▶ **PROBLEM DESCRIPTION**
The number of lines below containing the word "jurusan" is all that should be returned.

▶ **DATA SHOWN**
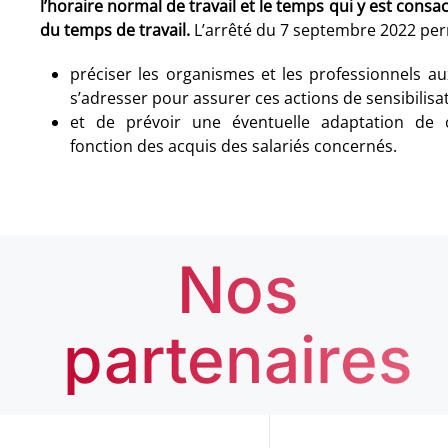
l’horaire normal de travail et le temps qui y est con
du temps de travail.
L’arrêté du 7 septembre 2022 per
préciser les organismes et les professionnels a
s’adresser pour assurer ces actions de sensibilisa
et de prévoir une éventuelle adaptation de ce
fonction des acquis des salariés concernés.
Nos
partenaires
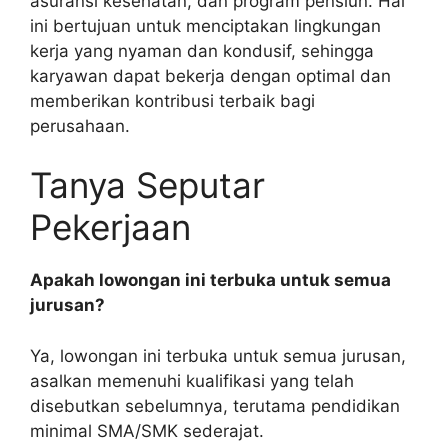
asuransi kesehatan, dan program pensiun. Hal
ini bertujuan untuk menciptakan lingkungan
kerja yang nyaman dan kondusif, sehingga
karyawan dapat bekerja dengan optimal dan
memberikan kontribusi terbaik bagi
perusahaan.
Tanya Seputar
Pekerjaan
Apakah lowongan ini terbuka untuk semua
jurusan?
Ya, lowongan ini terbuka untuk semua jurusan,
asalkan memenuhi kualifikasi yang telah
disebutkan sebelumnya, terutama pendidikan
minimal SMA/SMK sederajat.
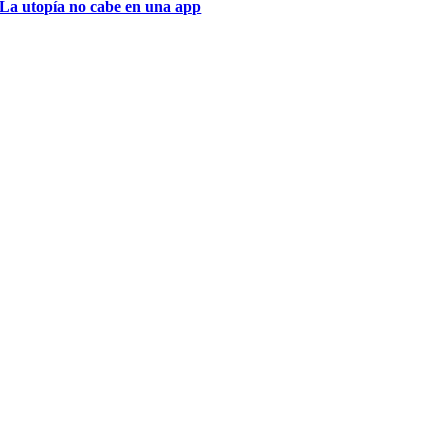
La utopía no cabe en una app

▶ **RESPONSE FOR THIS EXERCISE**
2